The phrase above is one we have all likely heard in movies, song lyrics, TV shows, but is it still used in weddings today? And where did it come from?
When I hear this phrase I usually think of someone interrupting a wedding because the bride or groom is in love with someone else, as in Four Weddings and a Funeral, Grey’s Anatomy’s 10th season, and Taylor Swift’s iconic song, “Speak Now,” which gets its name from the oft-used cinematic wedding phrase. However, long before it appeared on the silver screen, the phrase “speak now or forever hold your peace” was published in The Book of Common Prayer in 1549, but the purpose of this phrase historically was a little different than it is today.
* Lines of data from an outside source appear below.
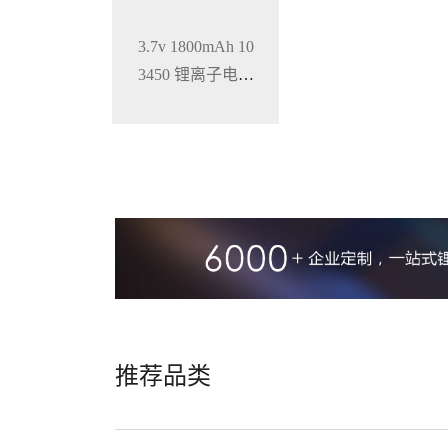
3.7v 1800mAh 10
3450 锂离子电池
铝壳 钴酸锂材料
推荐品类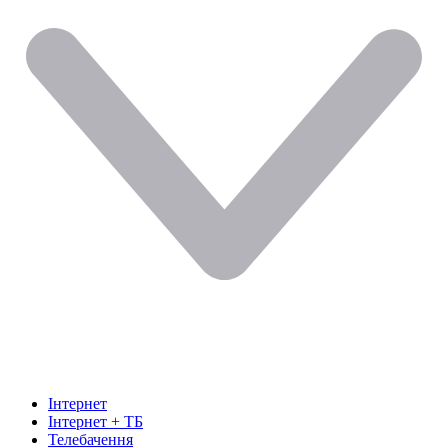
Інтернет
Інтернет + ТБ
Телебачення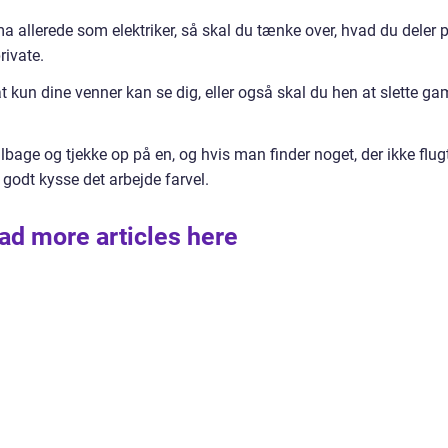
irma allerede som elektriker, så skal du tænke over, hvad du deler 
rivate.
 at kun dine venner kan se dig, eller også skal du hen at slette ga
lbage og tjekke op på en, og hvis man finder noget, der ikke flug
godt kysse det arbejde farvel.
ad more articles here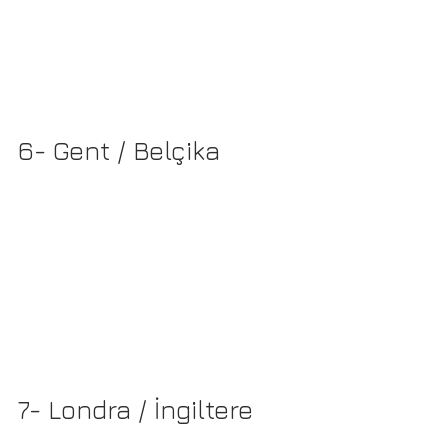
6- Gent / Belçika
7- Londra / İngiltere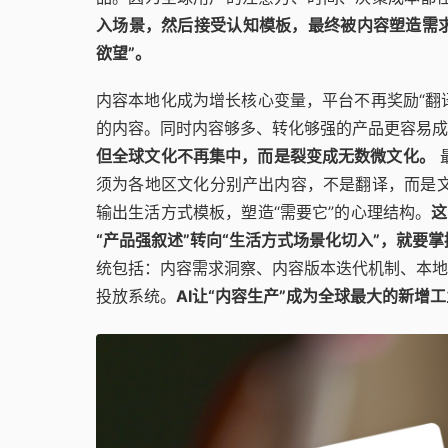
入场景，然后接受认知模板，最终被内容塑造需求
欲望”。
内容本地化成为增长核心变量，平台不再奖励“翻
的内容。同时内容够多、转化够强的产品更容易成
但全球文化不再集中，而是裂变成无数微文化。
须为各地区文化分别产出内容，不是翻译，而是文
输出生活方式模板，塑造“需要它”的心理结构。
这
“产品强叙述”转向“生活方式场景化切入”，就要
统包括：内容需求洞察、内容版本迭代机制、本地
投放系统。
AI让“内容生产”成为全球最大的新增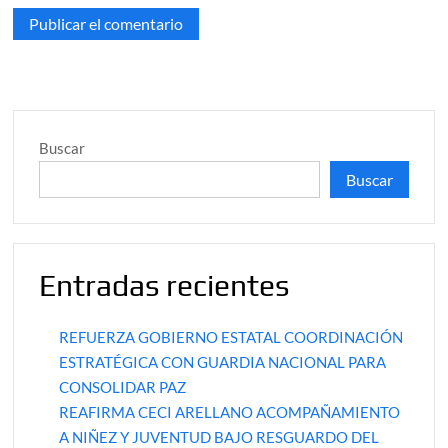
Buscar
Buscar
Entradas recientes
REFUERZA GOBIERNO ESTATAL COORDINACIÓN
ESTRATÉGICA CON GUARDIA NACIONAL PARA
CONSOLIDAR PAZ
REAFIRMA CECI ARELLANO ACOMPAÑAMIENTO
A NIÑEZ Y JUVENTUD BAJO RESGUARDO DEL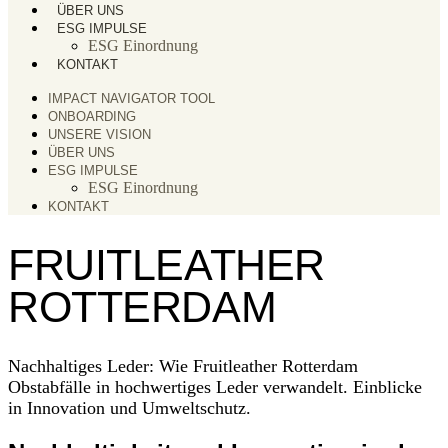
ÜBER UNS
ESG IMPULSE
ESG Einordnung
KONTAKT
IMPACT NAVIGATOR TOOL
ONBOARDING
UNSERE VISION
ÜBER UNS
ESG IMPULSE
ESG Einordnung
KONTAKT
FRUITLEATHER
ROTTERDAM
Nachhaltiges Leder: Wie Fruitleather Rotterdam
Obstabfälle in hochwertiges Leder verwandelt. Einblicke
in Innovation und Umweltschutz.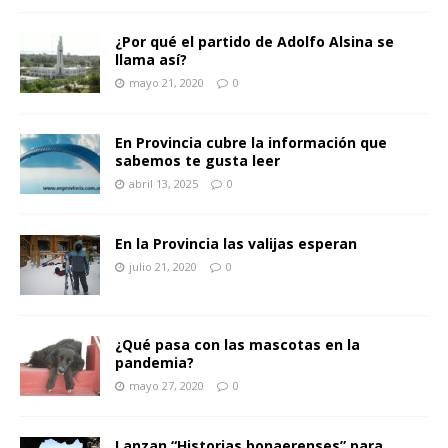
¿Por qué el partido de Adolfo Alsina se
llama así?
mayo 21, 2020
0
En Provincia cubre la información que
sabemos te gusta leer
abril 13, 2025
0
En la Provincia las valijas esperan
julio 21, 2020
0
¿Qué pasa con las mascotas en la
pandemia?
mayo 27, 2020
0
Lanzan “Historias bonaerenses” para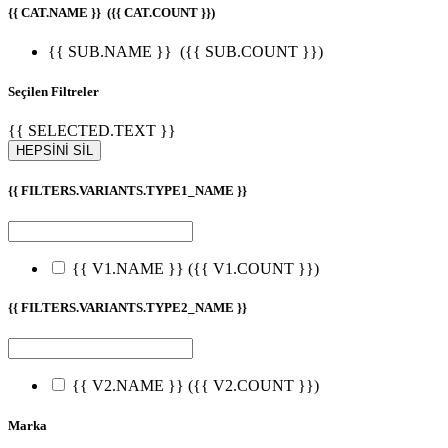
{{ CAT.NAME }}
({{ CAT.COUNT }})
{{ SUB.NAME }}
({{ SUB.COUNT }})
Seçilen Filtreler
{{ SELECTED.TEXT }}
HEPSİNİ SİL
{{ FILTERS.VARIANTS.TYPE1_NAME }}
{{ V1.NAME }}
({{ V1.COUNT }})
{{ FILTERS.VARIANTS.TYPE2_NAME }}
{{ V2.NAME }}
({{ V2.COUNT }})
Marka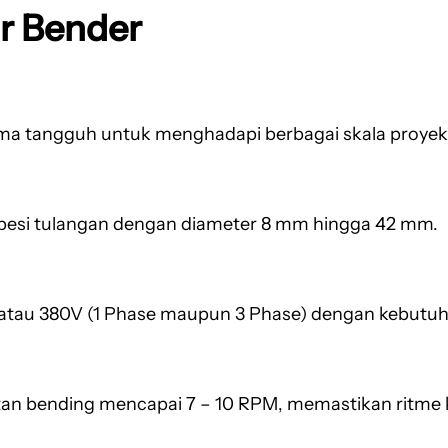
ar Bender
ma tangguh untuk menghadapi berbagai skala proyek
si tulangan dengan diameter 8 mm hingga 42 mm.
V atau 380V (1 Phase maupun 3 Phase) dengan kebutuh
an bending mencapai 7 – 10 RPM, memastikan ritme ke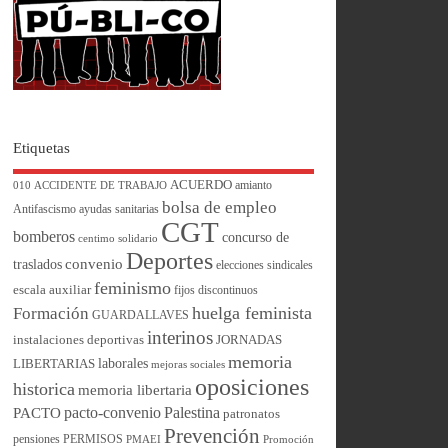
Etiquetas
ACUERDO
amianto
010
ACCIDENTE DE TRABAJO
bolsa de empleo
Antifascismo
ayudas sanitarias
CGT
bomberos
concurso de
centimo solidario
Deportes
convenio
traslados
elecciones sindicales
feminismo
escala auxiliar
fijos discontinuos
huelga feminista
Formación
GUARDALLAVES
interinos
instalaciones deportivas
JORNADAS
memoria
laborales
LIBERTARIAS
mejoras sociales
oposiciones
historica
memoria libertaria
pacto-convenio
Palestina
PACTO
patronatos
Prevención
pensiones
PERMISOS
PMAEI
Promoción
In the days before modern-day technology allowed all of ones friends and loved ones to know about a bride or groom’s upcoming special day, the news would take a while to spread. So the upcoming wedding would be announced three Sundays in a row before the actual wedding day and the wedding itself would be the last opportunity for anyone to speak up against the marriage. However, these objections had less to do with encouraging the bride or groom to follow their hearts and more to do with one of these problematic discoveries:
one of the pair is already married,
This happens in Charlotte Bronte’s Jane Eyre. But as we all know from seeing the relentless lawyer in Sweet Home Alabama, in the modern era marriage without a divorce from a previous spouse is pretty much impossible to achieve without legal powers noticing. This has made the phrase something many engaged couples view as no longer necessary.
Nowadays, most people choose to exclude the phrase “speak now or forever hold your peace” from their weddings. Other couples flip the script on the potentially antiquated phrase by adding an affirmation or a community vow in its place. The wedding-goers are not asked if they have any objections to the marriage, but instead are able to voice their support for the couple and for their union by vowing to encourage and support the couple for all their years to come.
Many officiants no longer use the phrase as a general rule, but if you want to include a community affirmation in its place, or if you are planning on inviting Hugh Grant, Jesse Williams, or Taylor Swift to your wedding, you may want to double-check that the phrase “speak now or forever hold your peace” will not be said during your wedding.